### [Exercise requirements]
Each line from the top of the listing down to and including the line with "The Ring of Brodgar is a" must be duplicated exactly; pictures are to be skipped.

### [Supplied data]

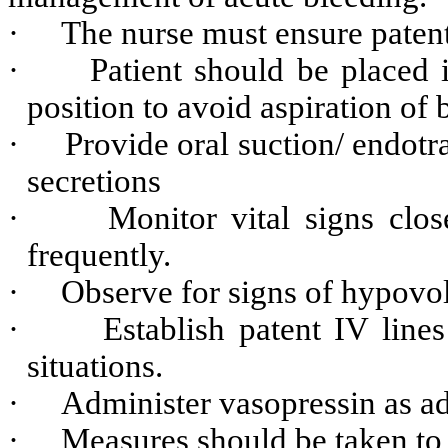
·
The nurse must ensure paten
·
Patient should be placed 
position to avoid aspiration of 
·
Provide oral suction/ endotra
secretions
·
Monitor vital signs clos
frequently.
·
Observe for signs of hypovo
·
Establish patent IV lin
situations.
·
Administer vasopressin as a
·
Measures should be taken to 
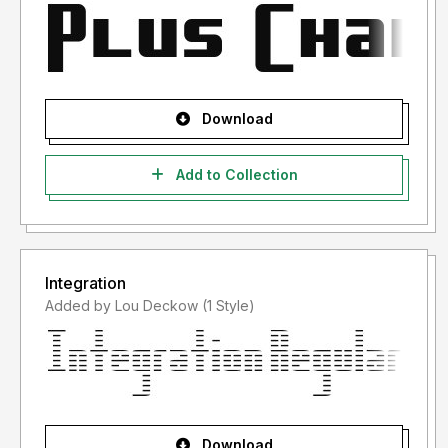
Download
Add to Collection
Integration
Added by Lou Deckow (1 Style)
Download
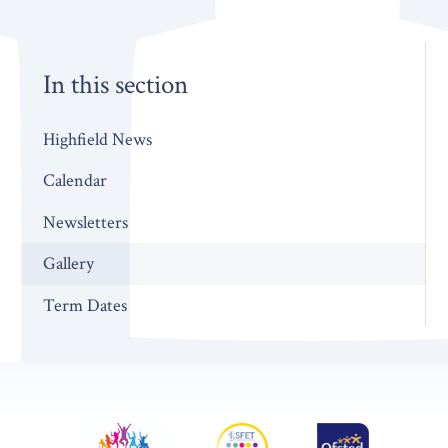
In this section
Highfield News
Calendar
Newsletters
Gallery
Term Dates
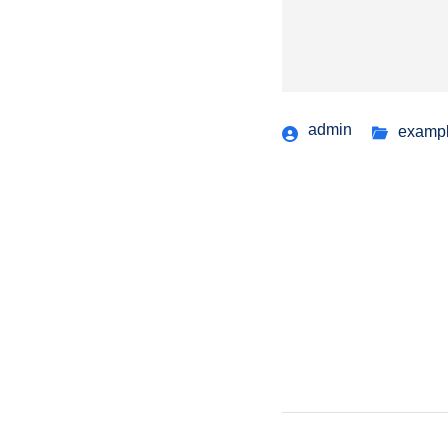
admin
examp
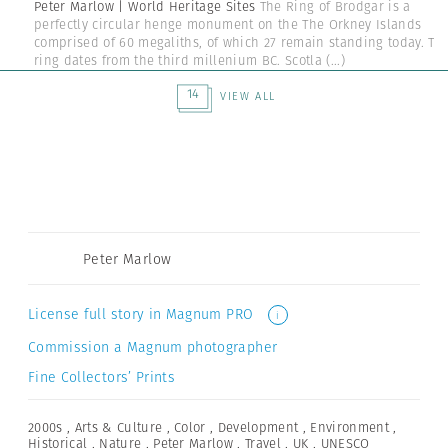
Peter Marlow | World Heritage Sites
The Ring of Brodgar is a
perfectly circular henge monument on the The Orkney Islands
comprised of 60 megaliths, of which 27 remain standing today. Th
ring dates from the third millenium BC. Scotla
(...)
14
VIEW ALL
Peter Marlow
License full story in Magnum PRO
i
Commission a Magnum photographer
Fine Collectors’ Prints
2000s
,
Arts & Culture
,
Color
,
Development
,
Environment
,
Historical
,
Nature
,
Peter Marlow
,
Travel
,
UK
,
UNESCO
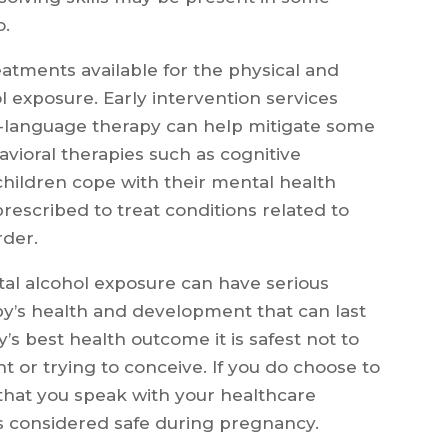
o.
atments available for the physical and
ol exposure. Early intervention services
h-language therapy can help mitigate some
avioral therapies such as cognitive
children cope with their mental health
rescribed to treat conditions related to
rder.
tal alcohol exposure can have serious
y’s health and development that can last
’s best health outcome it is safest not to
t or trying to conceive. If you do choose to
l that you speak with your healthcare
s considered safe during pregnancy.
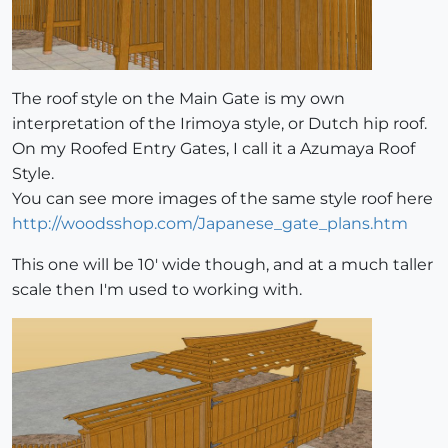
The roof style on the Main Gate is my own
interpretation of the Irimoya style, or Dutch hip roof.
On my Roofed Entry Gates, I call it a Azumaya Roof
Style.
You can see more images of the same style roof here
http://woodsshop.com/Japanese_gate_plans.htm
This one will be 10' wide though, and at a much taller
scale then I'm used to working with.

### [Expected answer]
·
The nurse must ensure paten
·
Patient should be placed 
position to avoid aspiration of 
·
Provide oral suction/ endotra
secretions
·
Monitor vital signs clos
frequently.
·
Observe for signs of hypovo
·
Establish patent IV lin
situations.
·
Administer vasopressin as a
·
Measures should be taken to 
Download
Add to Collection
Integration
Added by Lou Deckow (1 Style)
Download
In this section
Highfield News
Calendar
Newsletters
Gallery
Term Dates
admin
examp
Peter Marlow | World Heritage Sites
The Ring of Brodgar is a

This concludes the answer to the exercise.